# Feeders > Breeding Rats >  Ouch...show us pics of your rat/mice/asf bites!

## Powerspythons

Sometimes those little buggers just come outta nowhere!!

Will I need stiches for this bite..no..will I probably get a bite eventually that will need stitches...probably, and I'll get pics dont worry! LOL.

Top Teeth


Bottom Teeth


By far not the worst bite I've ever gotten, but it was the only one I actually took pics of. lol.

Now it's your turn..post the pics of your rat/mice/asf bites!! Lets see who has gotten it the worst!

----------


## Rhasputin

Got that trying to drain a testicular abscess on a mouse. Ouch.

----------


## Powerspythons

> Got that trying to drain a testicular abscess on a mouse. Ouch.


ooo, ouch! Mouse bites hurt the most I think..must be their small teeth..

----------


## TreF68

> Got that trying to drain a testicular abscess on a mouse. Ouch.


ouch is right! and i bet that bite hurt too  :Wink:

----------


## Rhasputin

Yeah, he got me on that thumb, and my pinky on the other hand was in the same condition. They bled like crazy! And wouldn't stop!

My thumb was out of commission for days, it just felt AWFUL like I had broken it or something. When he bit down, he decided he was going to hold on, and not let go for like 20 seconds. It was awful having to sit there, and not do something about it. I didn't want to hurt him.  :/

----------


## HighVoltageRoyals

> Yeah, he got me on that thumb, and my pinky on the other hand was in the same condition. They bled like crazy! And wouldn't stop!
> 
> My thumb was out of commission for days, it just felt AWFUL like I had broken it or something. When he bit down, he decided he was going to hold on, and not let go for like 20 seconds. It was awful having to sit there, and not do something about it. I didn't want to hurt him.  :/


OUCH! I've has a similar experience with a young rat. Getting bit on the finger tips is the worst!  :Sad:

----------

ballpythonluvr (03-13-2011)

----------


## MazAnth

> Got that trying to drain a testicular abscess on a mouse. Ouch.


I would bite you to  :Confused2:   :Good Job:

----------


## tomfromtheshade

I have only been bitten once. Every time a rat attempts to bite me I immediately smash it and feed off the babies. I don't tolerate the biting and for my efforts I now have lots and lots of rats that don't bite.

----------


## Powerspythons

> Every time a rat attempts to bite me I immediately smash it and feed off the babies.


hahahaha :ROFL:   :ROFL:   :ROFL: 

It amazes me the compassion you show for your rats tom. LOL.

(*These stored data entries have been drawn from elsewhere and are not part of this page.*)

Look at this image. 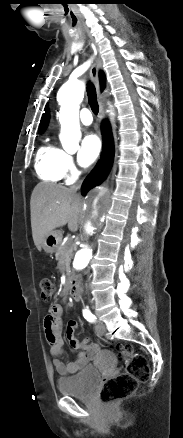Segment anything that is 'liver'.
I'll use <instances>...</instances> for the list:
<instances>
[{
    "label": "liver",
    "mask_w": 183,
    "mask_h": 438,
    "mask_svg": "<svg viewBox=\"0 0 183 438\" xmlns=\"http://www.w3.org/2000/svg\"><path fill=\"white\" fill-rule=\"evenodd\" d=\"M30 206L32 236L39 250L54 229L66 224L71 231L78 228L82 200L71 188L41 182L32 192Z\"/></svg>",
    "instance_id": "1"
}]
</instances>
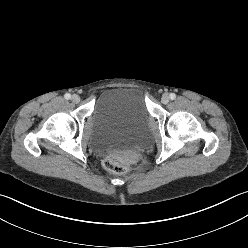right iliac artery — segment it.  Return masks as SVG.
<instances>
[{
  "label": "right iliac artery",
  "instance_id": "obj_1",
  "mask_svg": "<svg viewBox=\"0 0 248 248\" xmlns=\"http://www.w3.org/2000/svg\"><path fill=\"white\" fill-rule=\"evenodd\" d=\"M64 97H65V99L69 100V99L71 98V95H70L69 93H66V94L64 95Z\"/></svg>",
  "mask_w": 248,
  "mask_h": 248
}]
</instances>
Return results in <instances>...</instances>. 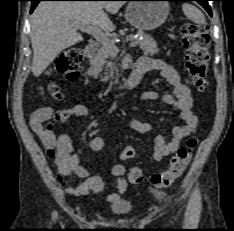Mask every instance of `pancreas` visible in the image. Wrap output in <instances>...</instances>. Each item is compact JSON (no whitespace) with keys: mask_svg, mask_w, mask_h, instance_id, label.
Masks as SVG:
<instances>
[{"mask_svg":"<svg viewBox=\"0 0 234 231\" xmlns=\"http://www.w3.org/2000/svg\"><path fill=\"white\" fill-rule=\"evenodd\" d=\"M138 35L142 36L143 39L142 40L138 38L135 39L133 36H131L130 38L138 43L140 49L143 51L145 55L153 56L159 52L156 41L150 35L145 34L142 31H139ZM172 38L174 39L175 37L172 36ZM117 53L118 51L112 48H106L102 46L90 60L91 66L88 70V74L94 78H97L100 72L103 70L104 65H106L107 70H110L112 76L113 71L117 69V65L115 62L111 60L114 59ZM108 79L109 76L107 75V73H105V77L102 79V81L105 82Z\"/></svg>","mask_w":234,"mask_h":231,"instance_id":"cf45deb5","label":"pancreas"}]
</instances>
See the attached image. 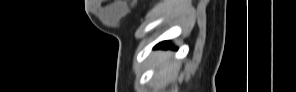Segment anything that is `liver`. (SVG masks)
<instances>
[{
  "label": "liver",
  "instance_id": "1",
  "mask_svg": "<svg viewBox=\"0 0 296 92\" xmlns=\"http://www.w3.org/2000/svg\"><path fill=\"white\" fill-rule=\"evenodd\" d=\"M170 55L160 54L158 62L162 65L160 74L165 75L168 72H171L175 68H179L178 63H171L168 61Z\"/></svg>",
  "mask_w": 296,
  "mask_h": 92
}]
</instances>
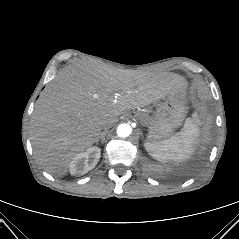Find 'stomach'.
<instances>
[{
    "label": "stomach",
    "mask_w": 239,
    "mask_h": 239,
    "mask_svg": "<svg viewBox=\"0 0 239 239\" xmlns=\"http://www.w3.org/2000/svg\"><path fill=\"white\" fill-rule=\"evenodd\" d=\"M185 92L177 91L159 102L156 110L151 114L148 141H164L172 136L173 131L181 126L186 115Z\"/></svg>",
    "instance_id": "obj_1"
}]
</instances>
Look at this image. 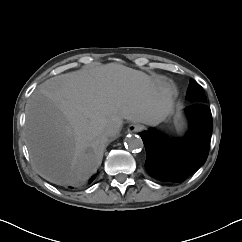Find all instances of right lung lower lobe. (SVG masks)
<instances>
[{"mask_svg":"<svg viewBox=\"0 0 242 242\" xmlns=\"http://www.w3.org/2000/svg\"><path fill=\"white\" fill-rule=\"evenodd\" d=\"M96 175H94V176L91 177V179L89 180V183H91L95 179Z\"/></svg>","mask_w":242,"mask_h":242,"instance_id":"98d812e1","label":"right lung lower lobe"}]
</instances>
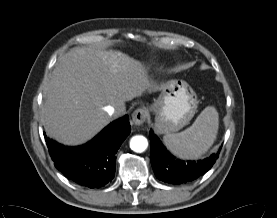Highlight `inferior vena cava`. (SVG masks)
<instances>
[{
	"label": "inferior vena cava",
	"mask_w": 277,
	"mask_h": 218,
	"mask_svg": "<svg viewBox=\"0 0 277 218\" xmlns=\"http://www.w3.org/2000/svg\"><path fill=\"white\" fill-rule=\"evenodd\" d=\"M105 110L110 116H114V115L121 116L125 113V108L123 107L115 109L114 107L108 106L105 108Z\"/></svg>",
	"instance_id": "inferior-vena-cava-1"
}]
</instances>
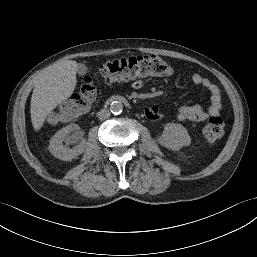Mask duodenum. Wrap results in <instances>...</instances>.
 <instances>
[{
  "label": "duodenum",
  "mask_w": 257,
  "mask_h": 257,
  "mask_svg": "<svg viewBox=\"0 0 257 257\" xmlns=\"http://www.w3.org/2000/svg\"><path fill=\"white\" fill-rule=\"evenodd\" d=\"M116 100H121V101H123L124 103H128L127 99L124 98V97H122V96H114V97H112V98L109 100V102H113V101H116Z\"/></svg>",
  "instance_id": "duodenum-1"
}]
</instances>
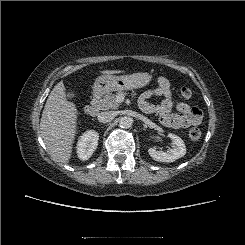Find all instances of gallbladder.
I'll return each mask as SVG.
<instances>
[{
	"label": "gallbladder",
	"instance_id": "obj_1",
	"mask_svg": "<svg viewBox=\"0 0 245 245\" xmlns=\"http://www.w3.org/2000/svg\"><path fill=\"white\" fill-rule=\"evenodd\" d=\"M67 96H68V98H73V97H75V92L71 90V91H69Z\"/></svg>",
	"mask_w": 245,
	"mask_h": 245
}]
</instances>
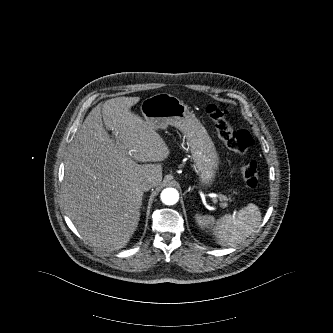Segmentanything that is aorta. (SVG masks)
Wrapping results in <instances>:
<instances>
[{
	"label": "aorta",
	"mask_w": 333,
	"mask_h": 333,
	"mask_svg": "<svg viewBox=\"0 0 333 333\" xmlns=\"http://www.w3.org/2000/svg\"><path fill=\"white\" fill-rule=\"evenodd\" d=\"M161 201L166 205H173L178 201L179 195L176 189L166 188L161 192Z\"/></svg>",
	"instance_id": "aorta-1"
}]
</instances>
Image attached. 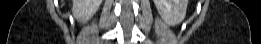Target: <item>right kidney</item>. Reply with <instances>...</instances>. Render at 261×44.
<instances>
[{"label":"right kidney","instance_id":"ca27d5eb","mask_svg":"<svg viewBox=\"0 0 261 44\" xmlns=\"http://www.w3.org/2000/svg\"><path fill=\"white\" fill-rule=\"evenodd\" d=\"M102 0H73L72 13L81 23H86L97 11Z\"/></svg>","mask_w":261,"mask_h":44}]
</instances>
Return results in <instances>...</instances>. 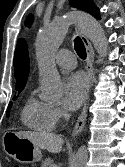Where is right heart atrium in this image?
I'll return each mask as SVG.
<instances>
[{
	"label": "right heart atrium",
	"instance_id": "d8ad5b80",
	"mask_svg": "<svg viewBox=\"0 0 125 167\" xmlns=\"http://www.w3.org/2000/svg\"><path fill=\"white\" fill-rule=\"evenodd\" d=\"M53 118L58 122L62 118V112L58 107H51Z\"/></svg>",
	"mask_w": 125,
	"mask_h": 167
}]
</instances>
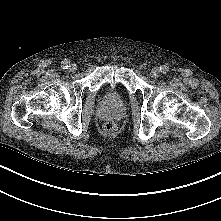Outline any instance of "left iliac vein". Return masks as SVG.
Here are the masks:
<instances>
[{"label":"left iliac vein","mask_w":221,"mask_h":221,"mask_svg":"<svg viewBox=\"0 0 221 221\" xmlns=\"http://www.w3.org/2000/svg\"><path fill=\"white\" fill-rule=\"evenodd\" d=\"M152 78H158L160 76V70L158 68H153L150 72Z\"/></svg>","instance_id":"1"}]
</instances>
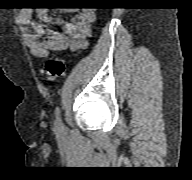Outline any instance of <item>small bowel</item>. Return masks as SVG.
<instances>
[{"label": "small bowel", "instance_id": "obj_1", "mask_svg": "<svg viewBox=\"0 0 192 180\" xmlns=\"http://www.w3.org/2000/svg\"><path fill=\"white\" fill-rule=\"evenodd\" d=\"M37 14L39 21H33L30 9H23L19 13L26 44L34 56L44 58L56 51L87 47L95 20L92 10H82L68 21L54 19L45 8L39 9ZM45 24L63 25L64 31L47 28Z\"/></svg>", "mask_w": 192, "mask_h": 180}]
</instances>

But a good strategy for sure!

----------


## Rhasputin

> I have only been bitten once. Every time a rat attempts to bite me I immediately smash it and feed off the babies. I don't tolerate the biting and for my efforts I now have lots and lots of rats that don't bite.

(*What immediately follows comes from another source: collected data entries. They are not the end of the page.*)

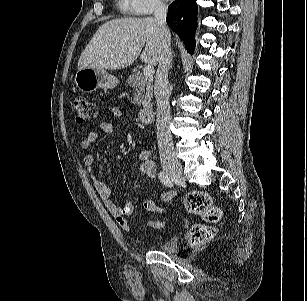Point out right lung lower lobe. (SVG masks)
<instances>
[{"mask_svg": "<svg viewBox=\"0 0 307 301\" xmlns=\"http://www.w3.org/2000/svg\"><path fill=\"white\" fill-rule=\"evenodd\" d=\"M197 13L196 0H177L169 6L166 18L167 24L178 34L190 53L194 52L196 45Z\"/></svg>", "mask_w": 307, "mask_h": 301, "instance_id": "right-lung-lower-lobe-1", "label": "right lung lower lobe"}]
</instances>
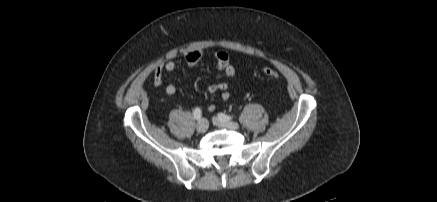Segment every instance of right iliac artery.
Segmentation results:
<instances>
[{"label": "right iliac artery", "instance_id": "82829eb1", "mask_svg": "<svg viewBox=\"0 0 437 202\" xmlns=\"http://www.w3.org/2000/svg\"><path fill=\"white\" fill-rule=\"evenodd\" d=\"M193 115H194V118L196 120H200L201 116H202L201 109L200 108H195L194 111H193Z\"/></svg>", "mask_w": 437, "mask_h": 202}]
</instances>
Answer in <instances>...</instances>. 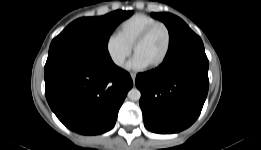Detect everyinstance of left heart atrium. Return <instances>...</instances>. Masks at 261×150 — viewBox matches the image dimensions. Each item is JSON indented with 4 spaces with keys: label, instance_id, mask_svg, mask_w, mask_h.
<instances>
[{
    "label": "left heart atrium",
    "instance_id": "39dd6f15",
    "mask_svg": "<svg viewBox=\"0 0 261 150\" xmlns=\"http://www.w3.org/2000/svg\"><path fill=\"white\" fill-rule=\"evenodd\" d=\"M148 65L139 56L134 55V57L127 64V68L130 70H143L147 68Z\"/></svg>",
    "mask_w": 261,
    "mask_h": 150
}]
</instances>
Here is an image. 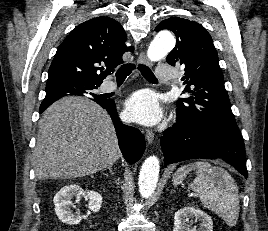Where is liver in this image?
<instances>
[{
	"label": "liver",
	"mask_w": 268,
	"mask_h": 231,
	"mask_svg": "<svg viewBox=\"0 0 268 231\" xmlns=\"http://www.w3.org/2000/svg\"><path fill=\"white\" fill-rule=\"evenodd\" d=\"M120 157L112 120L94 101L65 97L44 111L33 152L38 180L88 176Z\"/></svg>",
	"instance_id": "1"
}]
</instances>
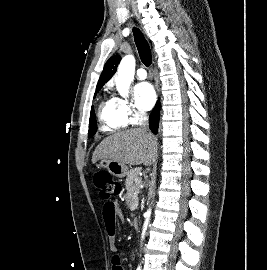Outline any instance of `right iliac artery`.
I'll list each match as a JSON object with an SVG mask.
<instances>
[{"label":"right iliac artery","mask_w":267,"mask_h":270,"mask_svg":"<svg viewBox=\"0 0 267 270\" xmlns=\"http://www.w3.org/2000/svg\"><path fill=\"white\" fill-rule=\"evenodd\" d=\"M137 270H141L140 267H138Z\"/></svg>","instance_id":"obj_1"}]
</instances>
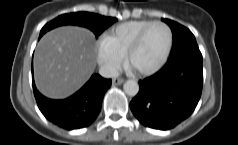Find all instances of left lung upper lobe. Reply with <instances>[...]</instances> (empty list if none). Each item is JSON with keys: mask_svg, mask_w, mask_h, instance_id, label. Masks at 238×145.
Returning <instances> with one entry per match:
<instances>
[{"mask_svg": "<svg viewBox=\"0 0 238 145\" xmlns=\"http://www.w3.org/2000/svg\"><path fill=\"white\" fill-rule=\"evenodd\" d=\"M162 20L170 26L173 33V47L170 56H173L184 49L198 46L194 35L189 29L172 20Z\"/></svg>", "mask_w": 238, "mask_h": 145, "instance_id": "obj_1", "label": "left lung upper lobe"}]
</instances>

I don't tollerate bitting for no reason, unless the animal has some amazing gene that I cannot possibly get anywhere else ever again. I forgive the mouse that bit me in that photo, because come on, i was squeezing pus out of his testicles. Wouldn't you bite me too!?   :ROFL:

----------


## jasbus

Ditto that....
A biting rat is a rat that is biten by a burmese...

----------


## tomfromtheshade

> I don't tollerate bitting for no reason, unless the animal has some amazing gene that I cannot possibly get anywhere else ever again. I forgive the mouse that bit me in that photo, because come on, i was squeezing pus out of his testicles. Wouldn't you bite me too!?


If I had a rodent with a sack full of infected disgustingness I wouldn't have even attempted to save him. Whack! Next male goes in with the girls LOL.

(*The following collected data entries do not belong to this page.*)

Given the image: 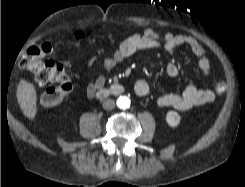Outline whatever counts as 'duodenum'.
<instances>
[{
  "label": "duodenum",
  "instance_id": "obj_1",
  "mask_svg": "<svg viewBox=\"0 0 245 187\" xmlns=\"http://www.w3.org/2000/svg\"><path fill=\"white\" fill-rule=\"evenodd\" d=\"M123 91V87L120 84H114L109 88H104L96 93L98 98H104L111 94H120Z\"/></svg>",
  "mask_w": 245,
  "mask_h": 187
}]
</instances>
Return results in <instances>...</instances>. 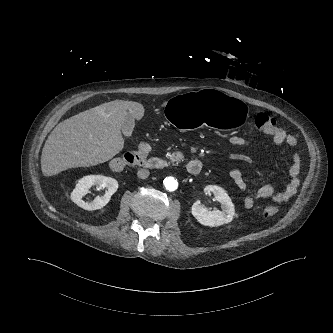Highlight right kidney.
<instances>
[{
  "mask_svg": "<svg viewBox=\"0 0 333 333\" xmlns=\"http://www.w3.org/2000/svg\"><path fill=\"white\" fill-rule=\"evenodd\" d=\"M100 189L106 188L103 196H97L93 202H85L82 197L89 193L92 186ZM118 182L111 177L103 175H88L81 178L71 193L72 201L85 210H96L103 208L110 200L111 196L117 191Z\"/></svg>",
  "mask_w": 333,
  "mask_h": 333,
  "instance_id": "ca27d5eb",
  "label": "right kidney"
}]
</instances>
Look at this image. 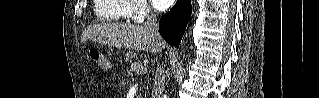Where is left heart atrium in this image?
I'll return each mask as SVG.
<instances>
[{
    "label": "left heart atrium",
    "mask_w": 319,
    "mask_h": 98,
    "mask_svg": "<svg viewBox=\"0 0 319 98\" xmlns=\"http://www.w3.org/2000/svg\"><path fill=\"white\" fill-rule=\"evenodd\" d=\"M172 2V0H152L153 6L159 11H164L169 8Z\"/></svg>",
    "instance_id": "39dd6f15"
}]
</instances>
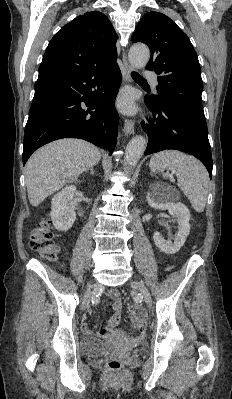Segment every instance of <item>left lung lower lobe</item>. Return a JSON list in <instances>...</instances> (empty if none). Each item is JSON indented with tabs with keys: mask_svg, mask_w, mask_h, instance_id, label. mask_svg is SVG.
<instances>
[{
	"mask_svg": "<svg viewBox=\"0 0 232 399\" xmlns=\"http://www.w3.org/2000/svg\"><path fill=\"white\" fill-rule=\"evenodd\" d=\"M145 103L152 112L142 128L148 135L145 155L166 149L179 150L198 158L212 178L213 161L208 140L207 124L200 122L180 105L167 99L145 96Z\"/></svg>",
	"mask_w": 232,
	"mask_h": 399,
	"instance_id": "0a47b994",
	"label": "left lung lower lobe"
}]
</instances>
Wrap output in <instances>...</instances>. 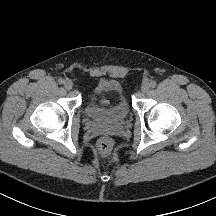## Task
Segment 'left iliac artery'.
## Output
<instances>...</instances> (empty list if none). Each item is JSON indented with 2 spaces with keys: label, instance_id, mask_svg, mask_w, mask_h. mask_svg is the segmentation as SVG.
<instances>
[{
  "label": "left iliac artery",
  "instance_id": "44dca946",
  "mask_svg": "<svg viewBox=\"0 0 216 216\" xmlns=\"http://www.w3.org/2000/svg\"><path fill=\"white\" fill-rule=\"evenodd\" d=\"M156 85H157V83H156L155 81H152V82L150 83V86H151L152 88L156 87Z\"/></svg>",
  "mask_w": 216,
  "mask_h": 216
}]
</instances>
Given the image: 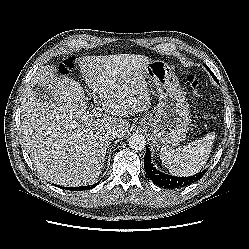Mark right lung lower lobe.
Returning a JSON list of instances; mask_svg holds the SVG:
<instances>
[{
    "mask_svg": "<svg viewBox=\"0 0 249 249\" xmlns=\"http://www.w3.org/2000/svg\"><path fill=\"white\" fill-rule=\"evenodd\" d=\"M97 184H98V183H95V184H93V185H91V186H85V187H70L69 190H73V191L87 190V189H91V188L97 186ZM60 188H62V187L60 186ZM65 189H68V188L65 187Z\"/></svg>",
    "mask_w": 249,
    "mask_h": 249,
    "instance_id": "98d812e1",
    "label": "right lung lower lobe"
}]
</instances>
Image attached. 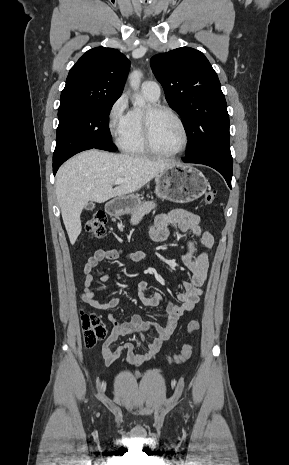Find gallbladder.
Wrapping results in <instances>:
<instances>
[{"mask_svg":"<svg viewBox=\"0 0 289 465\" xmlns=\"http://www.w3.org/2000/svg\"><path fill=\"white\" fill-rule=\"evenodd\" d=\"M85 208H86V210H92L94 208V203L93 202L87 203Z\"/></svg>","mask_w":289,"mask_h":465,"instance_id":"gallbladder-1","label":"gallbladder"}]
</instances>
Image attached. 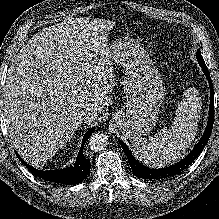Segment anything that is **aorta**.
Wrapping results in <instances>:
<instances>
[{"mask_svg": "<svg viewBox=\"0 0 219 219\" xmlns=\"http://www.w3.org/2000/svg\"><path fill=\"white\" fill-rule=\"evenodd\" d=\"M89 148L92 151L100 152L108 145V137L104 133H95L89 139Z\"/></svg>", "mask_w": 219, "mask_h": 219, "instance_id": "762f6f07", "label": "aorta"}]
</instances>
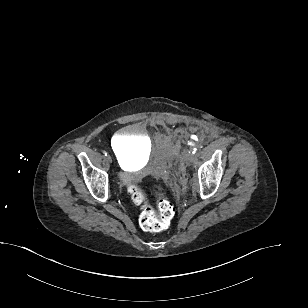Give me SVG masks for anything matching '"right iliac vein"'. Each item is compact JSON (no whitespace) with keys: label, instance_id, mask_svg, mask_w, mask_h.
Returning a JSON list of instances; mask_svg holds the SVG:
<instances>
[{"label":"right iliac vein","instance_id":"obj_1","mask_svg":"<svg viewBox=\"0 0 308 308\" xmlns=\"http://www.w3.org/2000/svg\"><path fill=\"white\" fill-rule=\"evenodd\" d=\"M107 160H108L109 162H112V158H111L110 155L107 156Z\"/></svg>","mask_w":308,"mask_h":308}]
</instances>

I used to worry about losing good genes when I would whack a biter, but I have so many high quality breeders now that it doesn't really matter anymore.

Culling in the beginning seems like you're running in circles. Producing some rats and culling over 75% of them every generation. However, after a few generations you will have found that you did a lot of good for your colony.

----------


## mommanessy247

tom... um you dont really whack them do you? i'd understand gassing them and feeding them off and all that but i'm getting aweful pics in my mind of you literally...[shudders]. dont worry, i'm not gonna go all gung ho on you and give you the "your the cruelest human being!" speech.  
rhasputin... i WOULD TOTALLY bite you too, lol.

----------


## SlitherinSisters

My first and only rat bite. She got through the tip of my pinky finger and through my nail-the only thing that kept be from losing a chunk of finger  :Roll Eyes (Sarcastic):  I still have a little nick on the side of my nail, and a scar on the tip of my finger. 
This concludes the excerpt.